Canadian student newspapers have had a rough time financially for the past year and half in the face of declining ad revenue and the sudden bankruptcy of a major national advertising supplier.
Campus Plus (C+) was an advertising subsidiary owned by Canadian University Press, a non-profit cooperative of newspapers at postsecondary campuses across the country.
C+ declared bankruptcy in June 2013 as a result of “declining sales caused by a poor economy and a general decline of advertising spending in the industry,” stated MNP Ltd., the trustee appointed to administer the bankruptcy, in its preliminary report.
In an email to member papers in March 2013, CUP president Sam Brooks, who was also CEO of C+, said that C+ was closing down because it had faced losses over three consecutive years.
However, other factors also played a part. “Although our initial intent was to restructure Campus Plus and work towards a place of profitability, the company is too fractured as a result of mismanagement for this to be possible. Downsizing and preparing to close operations is our only option,” Brooks added.

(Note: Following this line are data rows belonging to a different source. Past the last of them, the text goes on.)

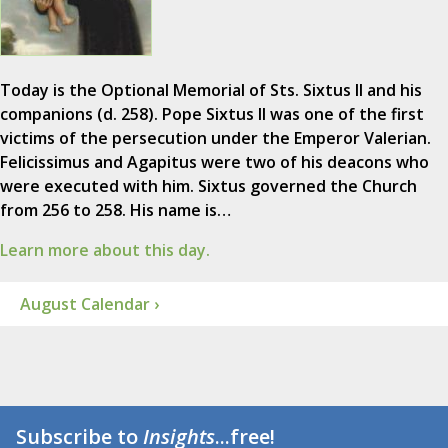
Today is the Optional Memorial of Sts. Sixtus II and his
companions (d. 258). Pope Sixtus II was one of the first
victims of the persecution under the Emperor Valerian.
Felicissimus and Agapitus were two of his deacons who
were executed with him. Sixtus governed the Church
from 256 to 258. His name is…
Learn more about this day.
August Calendar ›
Subscribe to
Insights
...free!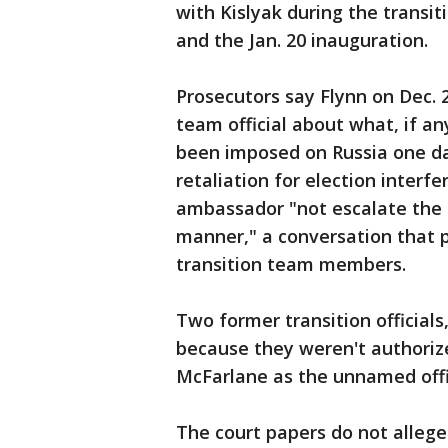
with Kislyak during the trans
and the Jan. 20 inauguration.
Prosecutors say Flynn on Dec. 
team official about what, if a
been imposed on Russia one da
retaliation for election interf
ambassador "not escalate the s
manner," a conversation that 
transition team members.
Two former transition official
because they weren't authorize
McFarlane as the unnamed offic
The court papers do not allege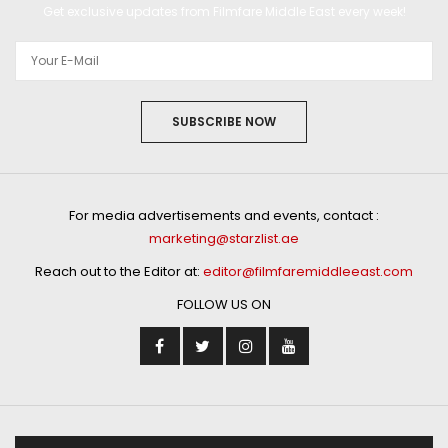
Get exclusive updates from Filmfare Middle East every week!
SUBSCRIBE NOW
For media advertisements and events, contact :
marketing@starzlist.ae
Reach out to the Editor at:
editor@filmfaremiddleeast.com
FOLLOW US ON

The Queen’s Journal was one of over 50 postsecondary newspapers to have had its national advertising revenue withheld for over a year following the bankruptcy.
The revenue that C+ owed the Queen’s Journal—listed at almost $30,000 on the final dividend sheet—was one of the highest amounts among the papers affected by the bankruptcy. The Varsity had the highest claim at over $50,000.
Although the bankruptcy was declared last year, newspapers did not receive their dividends until this June, with amounts equalling 85% of their claims. As a result, many newspapers had to operate under much smaller budgets.
Alexander Leger, the business manager for Carleton’s student newspaper, the Charlatan, at the time of C+’s bankruptcy, said the loss of ad revenue forced the Charlatan to make “substantial pay cuts” last year.
“I’ve been working unpaid until we have a decent revenue stream again,” he told The Medium last spring.
Leger was also elected an inspector for the bankruptcy.
“Most other newspapers I’ve spoken to have also had to make cutbacks and retool their advertising,” he said, specifying the publications at UBC, McGill, York, and Queen’s. “Another consequence is that larger advertising companies no longer trust the market and have decreased their ad campaigns targeted at student newspapers.”
Similarly, Dayne Moyer, the business manager of the University of Winnipeg’s The Uniter, is “addressing financial strains” and has not enjoyed nearly the national advertising revenue it did two years ago and earlier.
The Uniter is not alone. Last year, a number of campus publications across Canada announced reductions to the number of their print editions. Among those was Queen’s Journal, whose co-editor-in-chief, Alison Shouldice, said part of the problem was a decline in the advertising market, reported Maclean’s in August of last year.
Following the closure of C+, the decades-old Campus Network, along with the brand-new FREE Media, became two of the main major advertising providers for Canadian student papers.
Despite the challenges that student newspapers continue to face, however, business managers are optimistic that campus newspapers can still flourish.
“I would honestly say that under proper guidance and with responsible leadership, a university paper has the potential to thrive in today’s climate,” said Moyer. ”Especially since it is subsidized by student fees.”
This article is the first in what The Medium plans to be an ongoing series.